I think I've encountered a scenario that seems like it should cause the TS compiler to error (but it isn't) and I'm hoping someone can explain why.
In the code below I'm passing an interface Foo
to the function frobnicator
which it accepts. Then, in the body of frobnicator
, I "remove" the field bar.y
. After frobnicator
terminates, the type system allows me to print bar.y
(without error'ing) despite y
no longer existing.
Shouldn't the type system forbid me from passing foo
to frobnicator
because now foo
doesn't implement the Foo
interface anymore and TS thinks it does?
interface Foo {
bar: { x: number, y: number };
}
function frobnicator(thing: { bar: { x: number } }) {
thing.bar = { x: 1 }; // "remove" bar.y
}
const foo: Foo = { bar: { x: 1, y: 2 } };
frobnicator(foo); // The implementation "removes" bar.y
console.log(foo.bar.y); // TypeScript does not error despite bar.y missing
The answer is yes, your code demonstrates an unsound behaviour of Typescript's type system, for exactly the reason you described in your question.
The answer is also no, you didn't "break" Typescript's type system, because this unsound behaviour is the intended behaviour. Typescript is not totally sound, and is not meant to be totally sound; quoting from the docs:
TypeScript’s type system allows certain operations that can’t be known at compile-time to be safe. When a type system has this property, it is said to not be “sound”. The places where TypeScript allows unsound behavior were carefully considered, and throughout this document we’ll explain where these happen and the motivating scenarios behind them.
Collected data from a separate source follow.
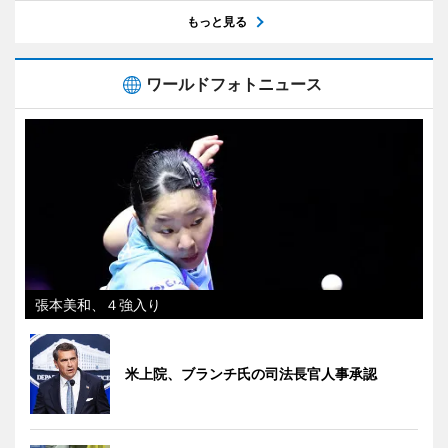
もっと見る
ワールドフォトニュース
張本美和、４強入り
米上院、ブランチ氏の司法長官人事承認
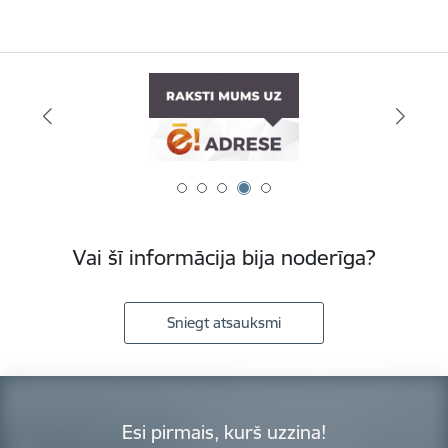
Vai šī informācija bija noderīga?
Sniegt atsauksmi
Esi pirmais, kurš uzzina!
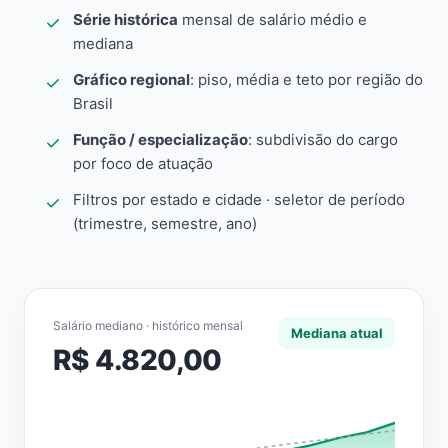
Série histórica
mensal de salário médio e
mediana
Gráfico regional
: piso, média e teto por região do
Brasil
Função / especialização
: subdivisão do cargo
por foco de atuação
Filtros por estado e cidade · seletor de período
(trimestre, semestre, ano)
Salário mediano · histórico mensal
Mediana atual
R$ 4.820,00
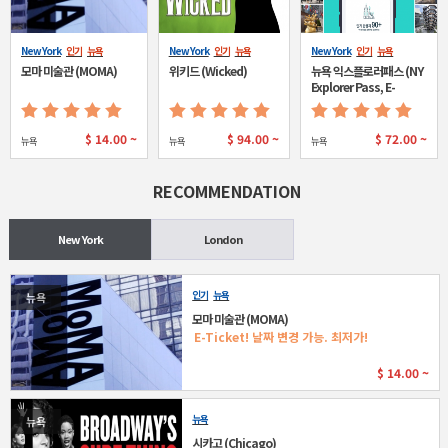
New York
인기
뉴욕
New York
인기
뉴욕
New York
인기
뉴욕
모마 미술관 (MOMA)
위키드 (Wicked)
뉴욕 익스플로러패스 (NY
Explorer Pass, E-
ticket)
$
14.00 ~
$
94.00 ~
$
72.00 ~
뉴욕
뉴욕
뉴욕
RECOMMENDATION
New York
London
인기
뉴욕
뉴욕
모마 미술관 (MOMA)
E-Ticket! 날짜 변경 가능. 최저가!
$
14.00 ~
뉴욕
뉴욕
시카고 (Chicago)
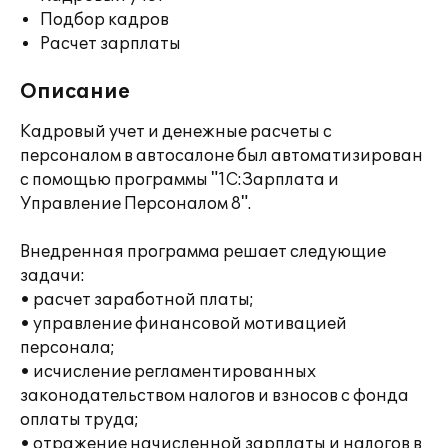
Подбор кадров
Расчет зарплаты
Описание
Кадровый учет и денежные расчеты с
персоналом в автосалоне был автоматизирован
с помощью программы "1С:Зарплата и
Управление Персоналом 8".
Внедренная программа решает следующие
задачи:
• расчет заработной платы;
• управление финансовой мотивацией
персонала;
• исчисление регламентированных
законодательством налогов и взносов с фонда
оплаты труда;
• отражение начисленной зарплаты и налогов в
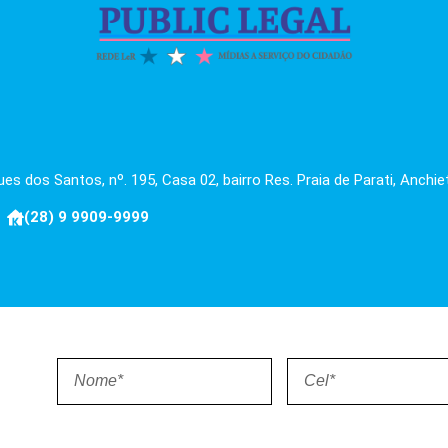
es dos Santos, nº. 195, Casa 02, bairro Res. Praia de Parati, Anchie
(28) 9 9909-9999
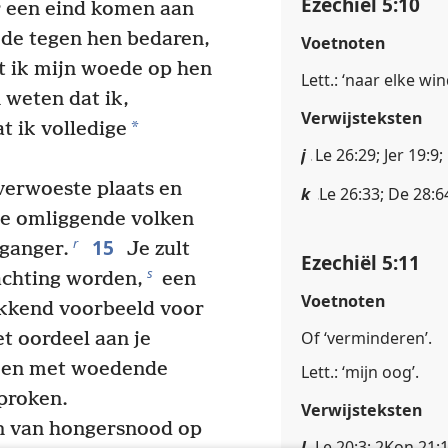
Ezechiël 5:10
r een eind komen aan
ede tegen hen bedaren,
Voetnoten
 ik mijn woede op hen
Lett.: ‘naar elke win
 weten dat ik,
Verwijsteksten
*
 ik volledige
j
Le 26:29; Jer 19:9;
 verwoeste plaats en
k
Le 26:33; De 28:6
de omliggende volken
15
r
jganger.
Je zult
Ezechiël 5:11
s
achting worden,
een
Voetnoten
kkend voorbeeld voor
Of ‘verminderen’.
et oordeel aan je
e en met woedende
Lett.: ‘mijn oog’.
sproken.
Verwijsteksten
len van hongersnood op
l
Le 20:3; 2Kon 21:1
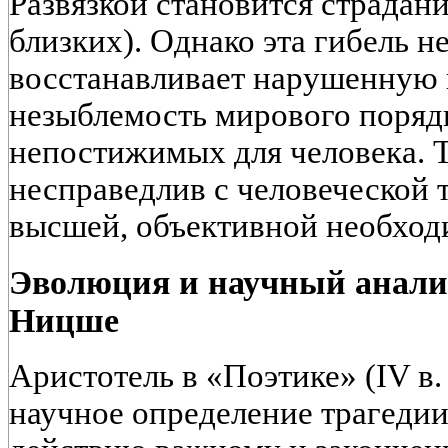
Развязкой становится страдани
близких). Однако эта гибель н
восстанавливает нарушенную 
незыблемость мирового порядк
непостижимых для человека. Т
несправедлив с человеческой 
высшей, объективной необход
Эволюция и научный анализ
Ницше
Аристотель в «Поэтике» (IV в. 
научное определение трагеди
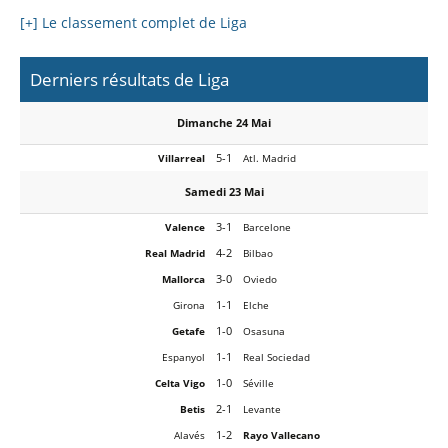
[+] Le classement complet de Liga
Derniers résultats de Liga
Dimanche 24 Mai
5-1
Villarreal
Atl. Madrid
Samedi 23 Mai
3-1
Valence
Barcelone
4-2
Real Madrid
Bilbao
3-0
Mallorca
Oviedo
1-1
Girona
Elche
1-0
Getafe
Osasuna
1-1
Espanyol
Real Sociedad
1-0
Celta Vigo
Séville
2-1
Betis
Levante
1-2
Alavés
Rayo Vallecano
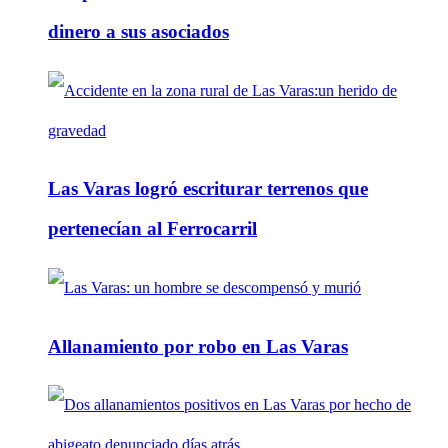
dinero a sus asociados
Las Varas logró escriturar terrenos que
pertenecían al Ferrocarril
Allanamiento por robo en Las Varas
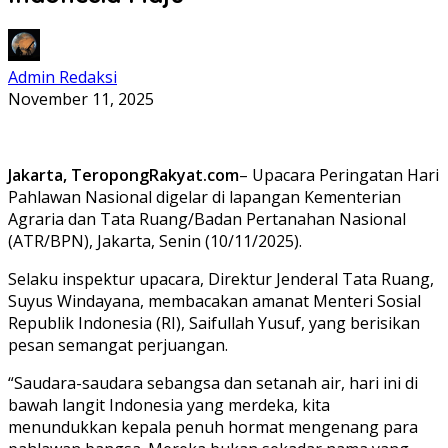
Admin Redaksi
November 11, 2025
Jakarta, TeropongRakyat.com
– Upacara Peringatan Hari
Pahlawan Nasional digelar di lapangan Kementerian
Agraria dan Tata Ruang/Badan Pertanahan Nasional
(ATR/BPN), Jakarta, Senin (10/11/2025).
Selaku inspektur upacara, Direktur Jenderal Tata Ruang,
Suyus Windayana, membacakan amanat Menteri Sosial
Republik Indonesia (RI), Saifullah Yusuf, yang berisikan
pesan semangat perjuangan.
“Saudara-saudara sebangsa dan setanah air, hari ini di
bawah langit Indonesia yang merdeka, kita
menundukkan kepala penuh hormat mengenang para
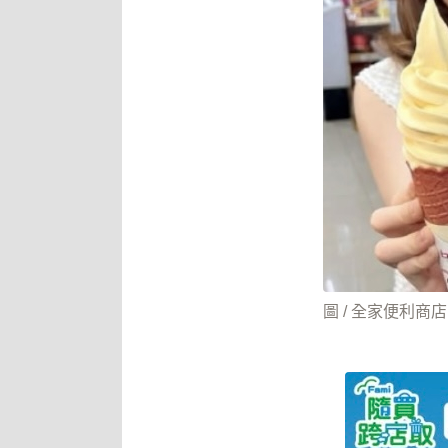
圖 / 全家便利商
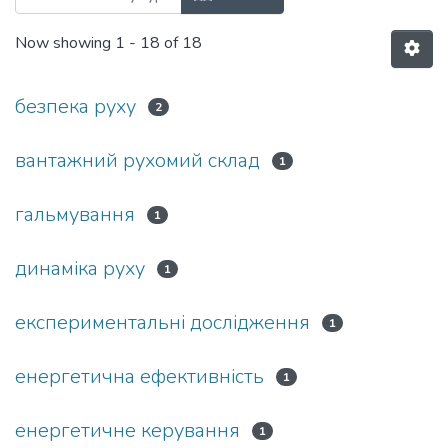
Now showing
1 - 18 of 18
безпека руху
2
вантажний рухомий склад
1
гальмування
1
динаміка руху
1
експериментальні дослідження
1
енергетична ефективність
1
енергетичне керування
1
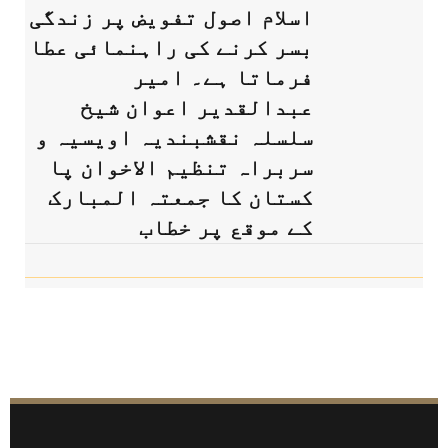
اسلام اصول تفویض پر زندگی
بسر کرنے کی راہنمائی عطا
فرماتا ہے۔ امیر
عبدالقدیر اعوان شیخ
سلسلہ نقشبندیہ اویسیہ و
سربراہ تنظیم الاخوان پا
کستان کا جمعتہ المبارک
کے موقع پر خطاب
Typescript's designers explicitly chose a balance between soundness and usefulness; a fully sound type system would not treat {bar: {x: number, y: number}}
as a subtype of {bar: {x: number}}
, but real Javascript code typically does pass around objects with more properties than the function will actually access, so the strictly sound behaviour would not be very useful to developers who write realistic Javascript code.